Stanly sees modest uptick in new cases

With vaccination rates still relatively stagnant and more people gathering indoors for holiday celebrations, Stanly County has seen a modest uptick in new coronavirus cases, though there has not yet been any detection of the new omicron variant.

The county recorded 159 new cases last week, according to data from the Stanly County Health Department, the highest total in almost two months. So far this week, there have already been 169 new cases, with Friday’s total not yet accounted for.

The county’s percent positivity rate, which was less than seven percent a month ago, has risen to 10 percent this week for the first time since early October, when the rate was almost 13 percent.

There have been three new deaths recorded so far this month and 10 people are hospitalized. Since vaccinations have become available, a total of six fully vaccinated individuals have died from the virus, which accounts for about three percent of the 216 deaths since the pandemic began.

The big looming question is what kind of affect Omicron will have in the county (it’s been detected in 25 states though not yet in North Carolina). Much remains unknown about the new variant, including whether it is more transmissible and capable of causing more serious illness.

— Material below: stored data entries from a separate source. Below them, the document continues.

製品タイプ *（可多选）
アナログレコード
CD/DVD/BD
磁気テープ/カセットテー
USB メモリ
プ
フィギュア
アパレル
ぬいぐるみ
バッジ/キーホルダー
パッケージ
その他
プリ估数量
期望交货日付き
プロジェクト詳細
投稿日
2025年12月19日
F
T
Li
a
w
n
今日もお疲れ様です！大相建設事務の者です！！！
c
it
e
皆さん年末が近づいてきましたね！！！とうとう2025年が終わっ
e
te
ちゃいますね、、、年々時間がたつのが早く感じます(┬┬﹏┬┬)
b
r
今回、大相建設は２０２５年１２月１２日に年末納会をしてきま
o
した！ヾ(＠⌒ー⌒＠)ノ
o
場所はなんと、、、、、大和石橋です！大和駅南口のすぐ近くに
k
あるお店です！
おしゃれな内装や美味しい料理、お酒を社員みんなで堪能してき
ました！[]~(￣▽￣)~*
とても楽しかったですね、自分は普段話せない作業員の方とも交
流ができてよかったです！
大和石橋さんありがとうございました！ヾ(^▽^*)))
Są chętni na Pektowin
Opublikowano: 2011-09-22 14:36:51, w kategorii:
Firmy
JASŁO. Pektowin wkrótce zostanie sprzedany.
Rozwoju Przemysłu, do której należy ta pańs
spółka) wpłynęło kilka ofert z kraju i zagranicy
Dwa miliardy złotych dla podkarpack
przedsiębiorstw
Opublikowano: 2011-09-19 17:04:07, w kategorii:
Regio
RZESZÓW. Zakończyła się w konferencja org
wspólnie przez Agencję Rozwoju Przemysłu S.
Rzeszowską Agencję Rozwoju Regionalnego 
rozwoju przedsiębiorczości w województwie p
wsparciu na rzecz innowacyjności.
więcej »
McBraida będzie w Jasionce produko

According to the most recent sequencing data, around 99 percent of sequenced specimens in the state have been from the delta variant, Jenkins told county commissioners this week.

While Stanly is still in better shape than it was in late summer and fall, when the delta variant was wrecking havoc across the country (there were 474 new cases for the week of Sept. 17), the recent increase in the COVID-19 metrics has not been surprising.

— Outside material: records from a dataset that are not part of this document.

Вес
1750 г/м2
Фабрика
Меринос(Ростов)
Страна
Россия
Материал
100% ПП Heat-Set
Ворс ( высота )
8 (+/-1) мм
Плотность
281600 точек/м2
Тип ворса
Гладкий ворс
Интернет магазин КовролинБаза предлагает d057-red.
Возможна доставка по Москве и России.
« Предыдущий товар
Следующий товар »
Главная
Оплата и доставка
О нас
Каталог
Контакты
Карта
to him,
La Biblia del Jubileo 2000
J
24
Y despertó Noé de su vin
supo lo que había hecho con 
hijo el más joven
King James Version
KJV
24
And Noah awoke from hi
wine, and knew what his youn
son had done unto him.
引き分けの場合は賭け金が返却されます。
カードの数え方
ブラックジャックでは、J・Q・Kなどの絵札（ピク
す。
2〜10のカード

“We kind of expected an increase in positivity and cases throughout the holidays due to the seasonality of the virus and people coming together for the holidays,” said Health Director David Jenkins.

Unless more people get vaccinated — only 42 percent of residents have gotten both shots — there’s a good chance cases will continue to increase in the coming weeks, he said.

For November, about 130 Stanly County residents were vaccinated with at least one dose, according to state health data, the lowest total of the year. Just a few months earlier, in August, almost 480 people on average were getting shots each week.


Assuming the positivity rate continues to increase, Jenkins acknowledged there could be a time in the near future when the school system would have to seriously consider switching back to requiring masks, even though it would be deeply unpopular among large swaths of the public.

"We have to consider everybody when it comes to community health," Jenkins said, referring to people in schools who, for medical reasons, may not be able to adequately protect themselves by wearing masks or getting vaccinated. He said he is in regular communication with the school system.

Stanly is still listed as an area of high community transmission, according to the CDC’s COVID-19 tracker. The CDC recommends people in these areas to continue to wear masks.

Even though residents speaking out against masks can often receive attention, Jenkins said he regularly speaks with parents who are proponents of their children wearing masks in school.

The health department is still administering vaccinations each week from 9 a.m. to 4:30 p.m. It offers Moderna boosters on Monday and Tuesday, Pfizer boosters on Wednesday and Pfizer shots for children ages 5 to 11 on Friday.